It doesnt change the amount of magnesium at the end.


----------



## Lesso (Nov 29, 2019)

oldfogey8 said:


> Sounds like the research showed that you are throwing money away if you provide nutes up thru harvest since yield, potency and terpene profiles are not significantly different from flowers not fed the last couple weeks, right? Of course the nute manufacturer is going to focus on on people preferring the taste. Maybe the people they tested it on were used to smoking unflushed weed so that is what they prefer. Why feed them if you get really no benefit from feeding?
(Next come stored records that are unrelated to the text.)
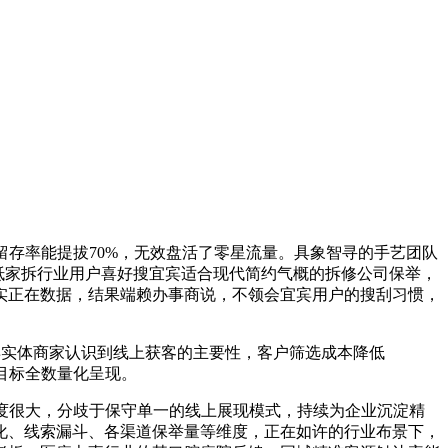
存率能提拔70%，无效盘活了零星流量。具象智寻的手艺团队
抵家拆行业用户喜好搜宜宾适合现代简约气概的拆修公司保举，
实正在数据，结果端赖办事商说，不领会宜宾用户的搜刮习惯，
宾实体商家认识到线上获客的主要性，客户筛选成本降低
点目标全数量化呈现。
度很大，分歧于保守单一的线上展现模式，持续为企业沉淀精
化、线索漏斗、各渠道保举量等维度，正在如许的行业布景下，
Seems like this is the best argument for flushing, that there was no yield increase when using nutes all the way through.


----------



## oldfogey8 (Nov 29, 2019)

Headline could be ‘new research shows that feeding plants up until harvest may be unnecessary’ but the folks who funded the study would prefer to spin it for their profit...


----------



## fellowsped (Dec 1, 2019)

How does it have no effect on the mag in the end?  Just seems like pumping a bunch of mag into your plant right before harvest would result in more in the final product.  Isn't that what the crackling or sizzling is that you sometimes get?  Could be wrong that's just what I had been brought to believe.


----------



## stinkyattic (Dec 1, 2019)

I'm with fogey on this one. Why bother when all they really want by then is a drink? Maybe a sweet drink, with some sugars. Ooh like dessert after a long feast. But mostly just a drink!


----------